Currently, drivers who record less than 50 microgrammes of alcohol per 100 millilitres of breath have the right to demand a blood or urine test - despite being over the legal limit of 35 microgrammes per 100 millilitres.

This option dates back to the original introduction of breathalyser technology when there were concerns over reliability.

In his review of drink and drug driving Sir Peter North recommended the removal of the right to demand a blood or urine test as evidence showed people were using it as a delaying tactic. The Government also believes that improvements in the accuracy of technology means that this option is no longer necessary.

The Government also intends to legislate to allow police the option not to perform a preliminary breath test where roadside evidential breath testing is used.  

At the moment, when a suspected drink driver is pulled over by police, they undergo a preliminary breath test and are then taken to a police station for a further evidential test.

Results from the evidential test taken at police stations are the only ones used as evidence. Under the new plans, following the introduction of mobile evidential testing devices, the police could perform the eventual test at the roadside so the preliminary test would not be required.

The Government also wants to see a wider range of registered healthcare professionals given the power to take evidential blood samples in hospitals and to assess whether a driver may have a condition due to a drug.

This will enable tests to be carried out more swiftly, easing the pressure on doctors who are currently the only professionals with the authority to carry out the tests

Hammond said: "We have made great progress in tackling drink drivers and the 2011 fatality figure for drink and drive accidents is the second lowest ever recorded.

"However, last year 280 people died ruining the lives of families up and down the country so more needs to be done to eradicate this menace. That is why we are taking forward a package of measures to streamline enforcement against drink driving.

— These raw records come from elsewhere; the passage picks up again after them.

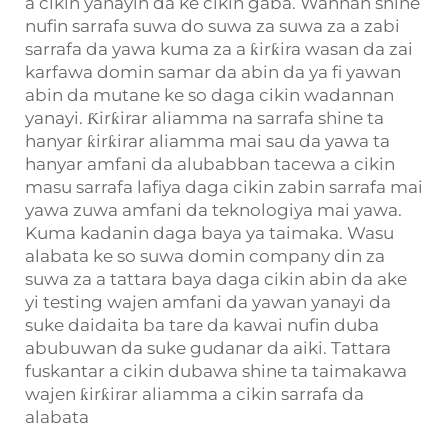
a cikin yanayin da ke cikin gaba. Wannan shine
nufin sarrafa suwa do suwa za suwa za a zabi
sarrafa da yawa kuma za a ƙirƙira wasan da zai
karfawa domin samar da abin da ya fi yawan
abin da mutane ke so daga cikin wadannan
yanayi. Ƙirƙirar aliamma na sarrafa shine ta
hanyar ƙirƙirar aliamma mai sau da yawa ta
hanyar amfani da alubabban tacewa a cikin
masu sarrafa lafiya daga cikin zabin sarrafa mai
yawa zuwa amfani da teknologiya mai yawa.
Kuma kadanin daga baya ya taimaka. Wasu
alabata ke so suwa domin company din za
suwa za a tattara baya daga cikin abin da ake
yi testing wajen amfani da yawan yanayi da
suke daidaita ba tare da kawai nufin duba
abubuwan da suke gudanar da aiki. Tattara
fuskantar a cikin dubawa shine ta taimakawa
wajen ƙirƙirar aliamma a cikin sarrafa da
alabata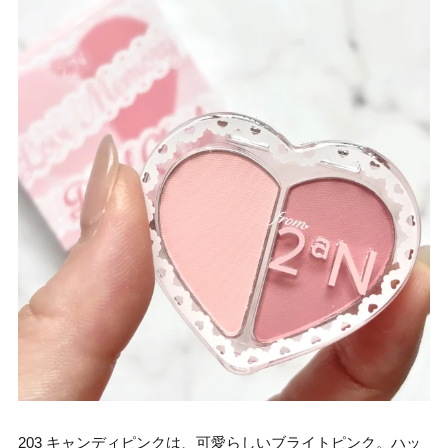
203 キャンディピンクは、可愛らしいブライトピンク。ハッ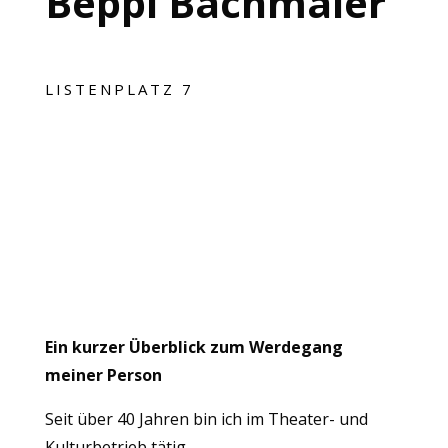
Beppi Bachmaier
LISTENPLATZ 7
Ein kurzer Überblick zum Werdegang
meiner Person
Seit über 40 Jahren bin ich im Theater- und
Kulturbetrieb tätig.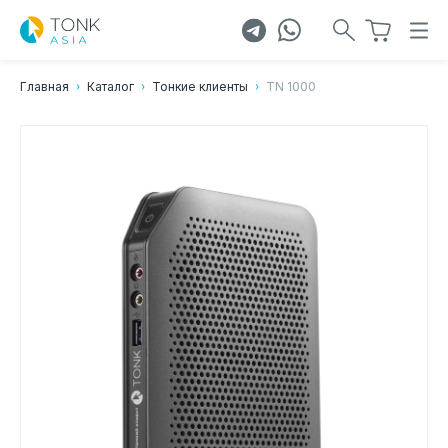
Главная
Каталог
Тонкие клиенты
TN 1000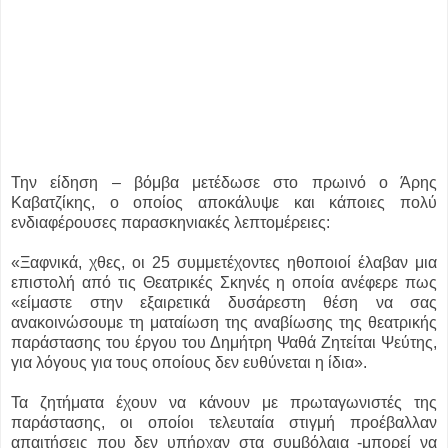
Την είδηση – βόμβα μετέδωσε στο πρωινό ο Άρης
Καβατζίκης, ο οποίος αποκάλυψε και κάποιες πολύ
ενδιαφέρουσες παρασκηνιακές λεπτομέρειες:
«Ξαφνικά, χθες, οι 25 συμμετέχοντες ηθοποιοί έλαβαν μια
επιστολή από τις Θεατρικές Σκηνές η οποία ανέφερε πως
«είμαστε στην εξαιρετικά δυσάρεστη θέση να σας
ανακοινώσουμε τη ματαίωση της αναβίωσης της θεατρικής
παράστασης του έργου του Δημήτρη Ψαθά Ζητείται Ψεύτης,
για λόγους για τους οποίους δεν ευθύνεται η ίδια».
Τα ζητήματα έχουν να κάνουν με πρωταγωνιστές της
παράστασης, οι οποίοι τελευταία στιγμή προέβαλλαν
απαιτήσεις που δεν υπήρχαν στα συμβόλαια -μπορεί να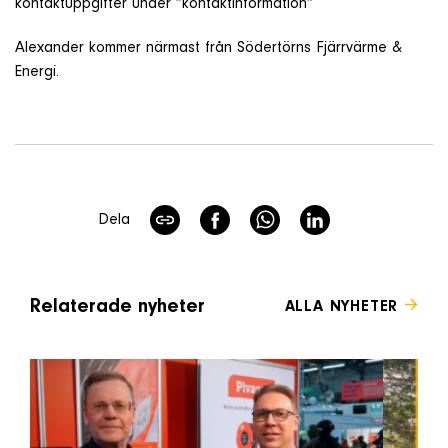
kontaktuppgifter under ”kontaktinformation”
Om företaget
Alexander kommer närmast från Södertörns Fjärrvärme &
Energi.
Kontakt & Support
SÖK
e
Dela
Telefon
+46 8 515 109 70
Relaterade nyheter
ALLA NYHETER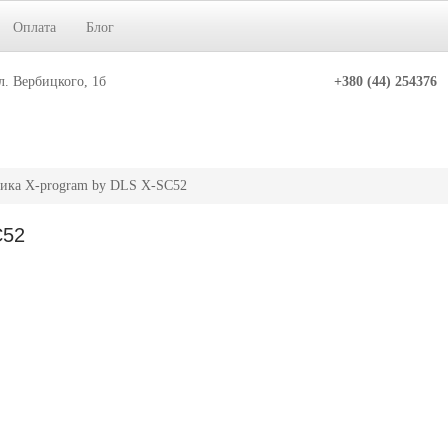
Оплата
Блог
л. Вербицкого, 1б
+380 (44) 254376
тика X-program by DLS X-SC52
C52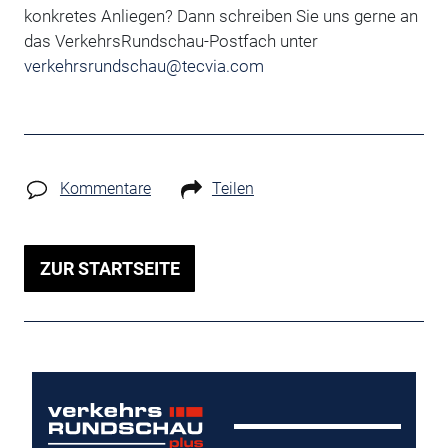
konkretes Anliegen?
Dann schreiben Sie uns gerne an
das VerkehrsRundschau-Postfach unter
verkehrsrundschau@tecvia.com
Kommentare
Teilen
ZUR STARTSEITE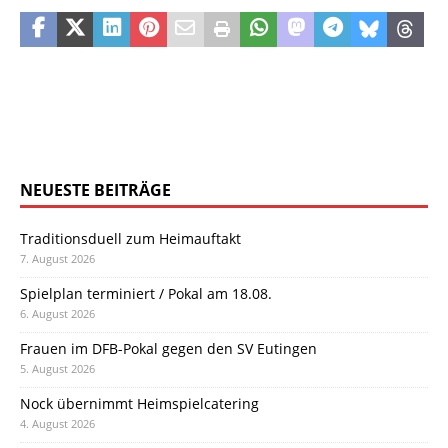
NEUESTE BEITRÄGE
Traditionsduell zum Heimauftakt
7. August 2026
Spielplan terminiert / Pokal am 18.08.
6. August 2026
Frauen im DFB-Pokal gegen den SV Eutingen
5. August 2026
Nock übernimmt Heimspielcatering
4. August 2026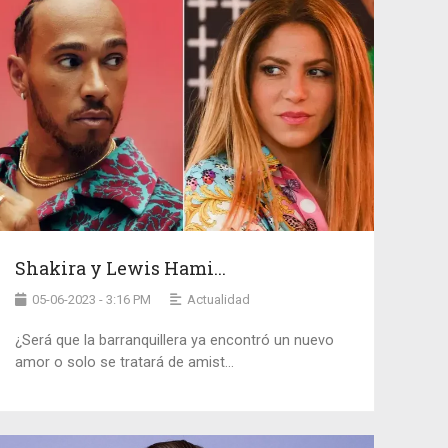
Shakira y Lewis Hami...
05-06-2023 - 3:16 PM
Actualidad
¿Será que la barranquillera ya encontró un nuevo
amor o solo se tratará de amist...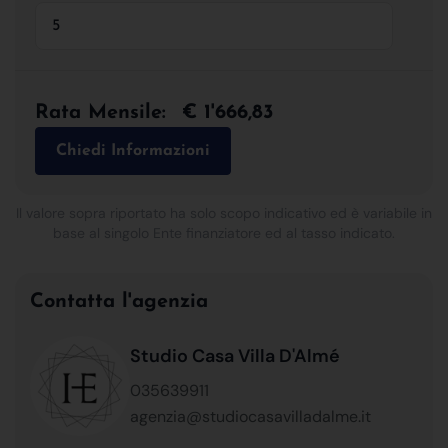
Rata Mensile:
€ 1'666,83
Chiedi Informazioni
Il valore sopra riportato ha solo scopo indicativo ed è variabile in
base al singolo Ente finanziatore ed al tasso indicato.
Contatta l'agenzia
Studio Casa Villa D'Almé
035639911
agenzia@studiocasavilladalme.it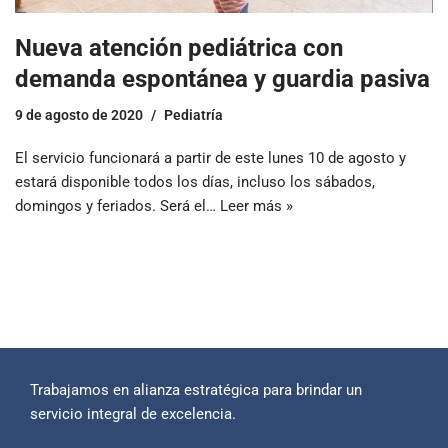
Nueva atención pediátrica con
demanda espontánea y guardia pasiva
9 de agosto de 2020
Pediatría
El servicio funcionará a partir de este lunes 10 de agosto y
estará disponible todos los días, incluso los sábados,
domingos y feriados. Será el…
Leer más »
Trabajamos en alianza estratégica para brindar un
servicio integral de excelencia.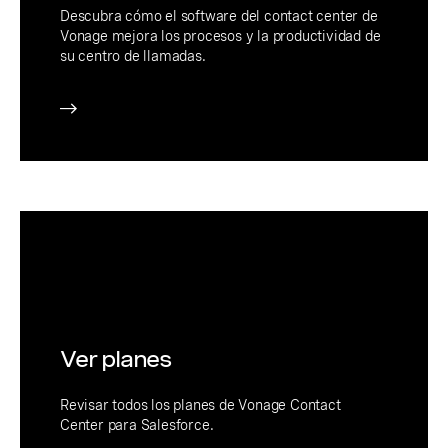
Descubra cómo el software del contact center de
Vonage mejora los procesos y la productividad de
su centro de llamadas.
Ver planes
Revisar todos los planes de Vonage Contact
Center para Salesforce.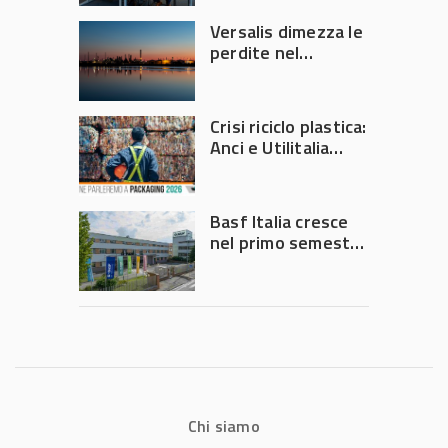
Versalis dimezza le
perdite nel
secondo trimestre
2026
Crisi riciclo plastica:
Anci e Utilitalia
chiedono
intervento del
Governo
Basf Italia cresce
nel primo semestre
2026: fatturato a
1,07 miliardi (+7,1%)
Chi siamo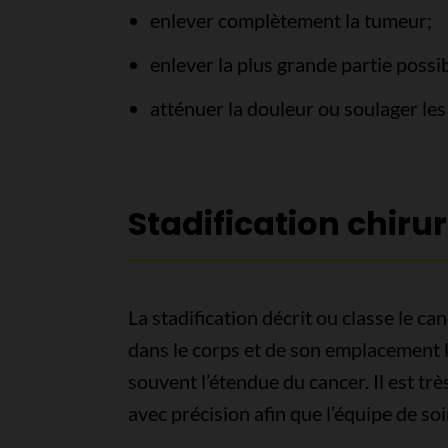
enlever complètement la tumeur;
enlever la plus grande partie possi
atténuer la douleur ou soulager les
Stadification chiru
La stadification décrit ou classe le c
dans le corps et de son emplacement lo
souvent l’étendue du cancer. Il est trè
avec précision afin que l’équipe de soi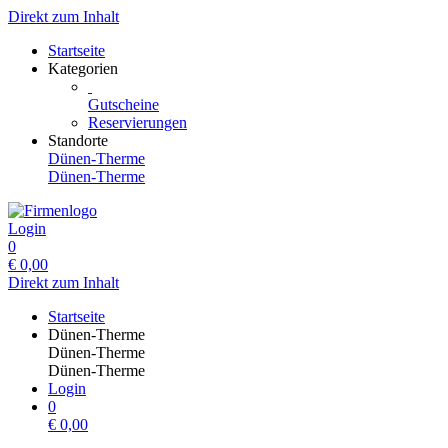
Direkt zum Inhalt
Startseite
Kategorien
Gutscheine
Reservierungen
Standorte
Dünen-Therme
Dünen-Therme
Login
0
€
0,00
Direkt zum Inhalt
Startseite
Dünen-Therme
Dünen-Therme
Dünen-Therme
Login
0
€
0,00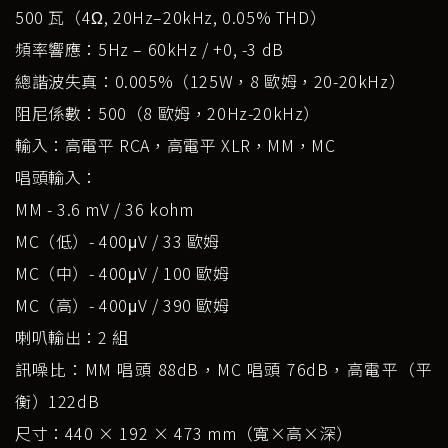
500 瓦（4Ω, 20Hz–20kHz, 0.05% THD）
頻率響應：5Hz – 60kHz / +0, -3 dB
總諧波失真：0.005%（125W，8 歐姆，20-20kHz）
阻尼係數：500（8 歐姆，20Hz-20kHz）
輸入：高電平 RCA，高電平 XLR，MM，MC
唱頭輸入：
MM - 3.6 mV / 36 kohm
MC（低）- 400μV / 33 歐姆
MC（中）- 400μV / 100 歐姆
MC（高）- 400μV / 390 歐姆
喇叭輸出：2 組
訊噪比：MM 唱頭 88dB，MC 唱頭 76dB，高電平（平
衡）122dB
尺寸：440 × 192 × 473 mm（寬×高×深）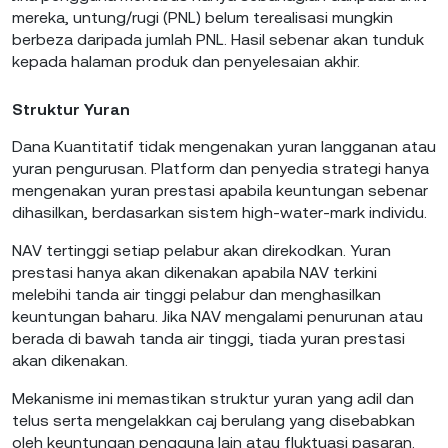
mereka, untung/rugi (PNL) belum terealisasi mungkin
berbeza daripada jumlah PNL. Hasil sebenar akan tunduk
kepada halaman produk dan penyelesaian akhir.
Struktur Yuran
Dana Kuantitatif tidak mengenakan yuran langganan atau
yuran pengurusan. Platform dan penyedia strategi hanya
mengenakan yuran prestasi apabila keuntungan sebenar
dihasilkan, berdasarkan sistem high-water-mark individu.
NAV tertinggi setiap pelabur akan direkodkan. Yuran
prestasi hanya akan dikenakan apabila NAV terkini
melebihi tanda air tinggi pelabur dan menghasilkan
keuntungan baharu. Jika NAV mengalami penurunan atau
berada di bawah tanda air tinggi, tiada yuran prestasi
akan dikenakan.
Mekanisme ini memastikan struktur yuran yang adil dan
telus serta mengelakkan caj berulang yang disebabkan
oleh keuntungan pengguna lain atau fluktuasi pasaran.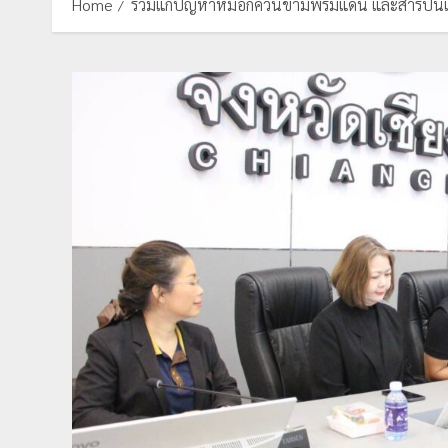
Home
ร่วมแก้ปัญหาหมอกควันข้ามพรมแดน และสารปนเปื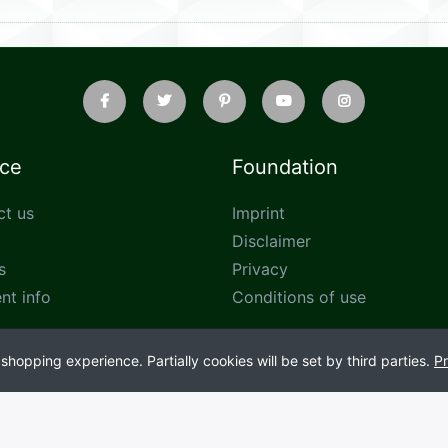
ice
Foundation
ct us
Imprint
Disclaimer
s
Privacy
nt info
Conditions of use
hopping experience. Partially cookies will be set by third parties.
Pr
ine Presence Managed
by AIT © 2026 and
Ehaan Tech
© 2024 Joint ven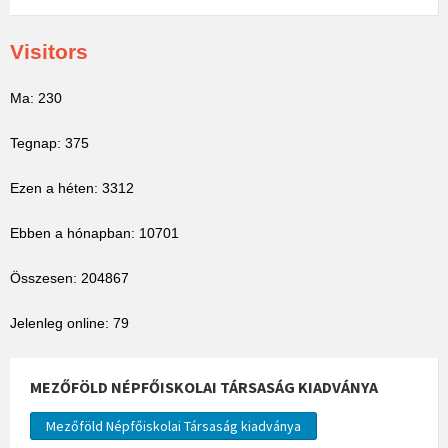
Visitors
Ma: 230
Tegnap: 375
Ezen a héten: 3312
Ebben a hónapban: 10701
Összesen: 204867
Jelenleg online: 79
MEZŐFÖLD NÉPFŐISKOLAI TÁRSASÁG KIADVÁNYA
Mezőföld Népfőiskolai Társaság kiadványa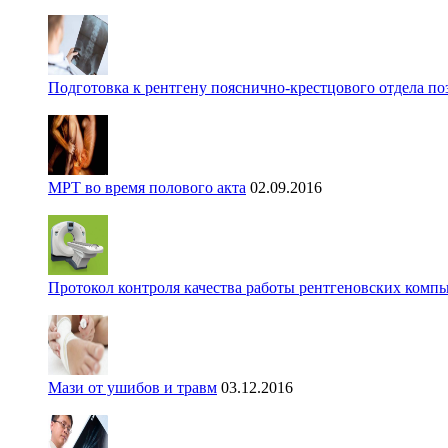
Подготовка к рентгену пояснично-крестцового отдела п
МРТ во время полового акта
02.09.2016
Протокол контроля качества работы рентгеновских комп
Мази от ушибов и травм
03.12.2016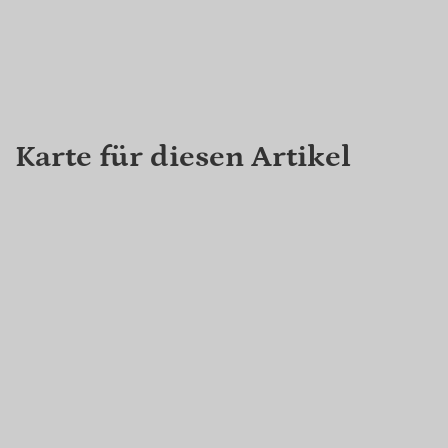
Karte für diesen Artikel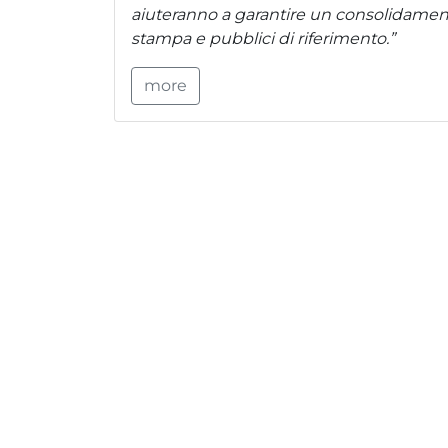
aiuteranno a garantire un consolidamen
stampa e pubblici di riferimento.”
more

"I am determined to make the jobs of those who deal with drink drivers easier and less bureaucratic so that bringing offenders to justice is not left to chance."
 
Other proposals within the plans include:

  • Commissioning further research into the current process used to decide whether a driver banned due to drink driving can regain their licence.
  • Further exploration of how greater use can be made of vehicle forfeiture powers to get the most dangerous and irresponsible motorists off the road, including drink drivers.

This consultation encompasses the legislative changes the Government proposed in its response of March 2011 to the reports by Sir Peter North and the Transport Select Committee on drink and drug driving.